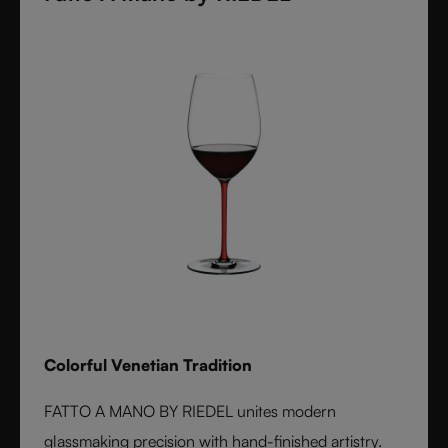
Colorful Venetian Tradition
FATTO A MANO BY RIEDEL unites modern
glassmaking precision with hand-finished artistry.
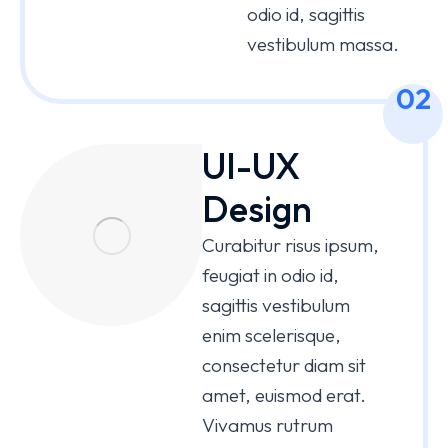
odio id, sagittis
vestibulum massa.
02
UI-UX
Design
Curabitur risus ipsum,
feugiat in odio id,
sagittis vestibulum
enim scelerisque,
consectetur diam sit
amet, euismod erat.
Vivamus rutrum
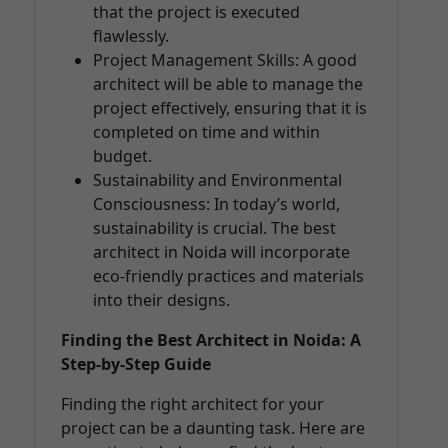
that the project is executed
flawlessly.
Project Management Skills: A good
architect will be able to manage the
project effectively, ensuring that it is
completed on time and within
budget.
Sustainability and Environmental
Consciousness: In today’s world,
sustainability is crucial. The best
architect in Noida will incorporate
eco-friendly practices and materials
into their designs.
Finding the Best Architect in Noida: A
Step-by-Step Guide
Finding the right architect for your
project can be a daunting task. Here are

*****

> [Instructions for the task]
Write out again only the lines from the line that contains "FATTO A MANO BY RIEDEL unites modern" through the last line of the records, both ends included, without any of the pictures.

> [Your response]
FATTO A MANO BY RIEDEL unites modern
glassmaking precision with hand-finished artistry.
odio id, sagittis
vestibulum massa.
02
UI-UX
Design
Curabitur risus ipsum,
feugiat in odio id,
sagittis vestibulum
enim scelerisque,
consectetur diam sit
amet, euismod erat.
Vivamus rutrum
that the project is executed
flawlessly.
Project Management Skills: A good
architect will be able to manage the
project effectively, ensuring that it is
completed on time and within
budget.
Sustainability and Environmental
Consciousness: In today’s world,
sustainability is crucial. The best
architect in Noida will incorporate
eco-friendly practices and materials
into their designs.
Finding the Best Architect in Noida: A
Step-by-Step Guide
Finding the right architect for your
project can be a daunting task. Here are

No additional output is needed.